Morgan (2003) suggests that the reasons for slavery go deeper than simple discrimination into the philosophy of people like Thomas Jefferson, who felt that any man dependent upon another man for his well-being could not be considered a free man. By this conception, slavery was a ready cure for those individuals who would otherwise sit in idleness and irreligious activity. It was the presence of large proportions of poor laborers left without work thanks to a surplus of such workers that led to high rates of crime and threat to the property of more responsible individuals. It was the fear of this threat occurring that presumably led men such as Jefferson and Madison to refrain from including the African slaves in their considerations of the rights of life, liberty, and the pursuit of happiness as much as it was the new nation’s dependence upon slave labor to purchase and retain the support of other nations (Morgan, 2003). “It seems probably that the Revolutionary champions of liberty who acquiesced in the continued slavery of black labor did so not only because of racial prejudice but also because they shared with Tucker a distrust of the poor that was inherent in eighteenth-century conceptions of republican liberty” (Morgan, 2003: 13).

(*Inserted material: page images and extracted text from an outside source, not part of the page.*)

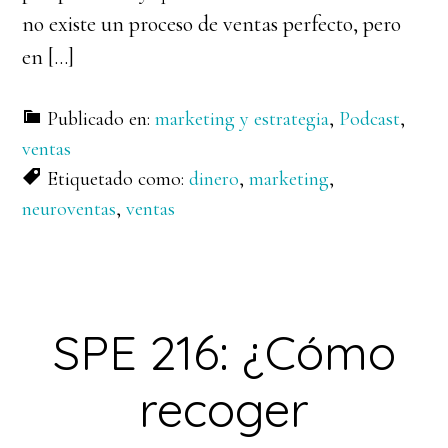
no existe un proceso de ventas perfecto, pero
en […]
Publicado en:
marketing y estrategia
,
Podcast
,
ventas
Etiquetado como:
dinero
,
marketing
,
neuroventas
,
ventas
SPE 216: ¿Cómo
recoger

Because of the widespread, long-lasting era of enslaving people that were of a different color than the Europeans, the lingering stench of bigotry continues to this day. History seems to repeat itself over and over again. To the Greeks, non-Greeks were thought of as barbarians, Romans believed they were the only truly civilized race and Christians continue to segregate the people in terms of believer and non-believer. The conquest of lands and societies by a country provides its people with feelings of patriotism and unity. As has been witnessed with almost all of the world’s societies throughout history, strong feelings of nationalism breed contempt and disdain for those outside the geographical, racial or ideological boundaries of that particular group. These perceptions of superiority grew so intense that Europeans justified the total subjugation of two races of people.

References

  1. Degler, Carl. (1959). “Slavery and the Genesis of American Race Prejudice.” Comparative Studies in Socity and History. Vol. 2, N. 1: pp. 49-66.
  2. McDougal-Littell. (1999). “Telescoping the Times: The Age of Imperialism, 1850-1914.”
  3. Meyer, Michael C. (2003). The Course of Mexican History. (7th Ed.). New York: Oxford University Press.
  4. Morgan, Edmund S. (2003). American Slavery, American Freedom. W. W. Norton & Company.
  5. Nash, Gary. (2000). Forward to Sugar and Slaves by Dunn, Richard. North Carolina: University of North Carolina Press.
  6. Palmer, Colin A. (1976). Slaves of the White God: Blacks in Mexico, 1570-1650. Cambridge: Harvard University Press.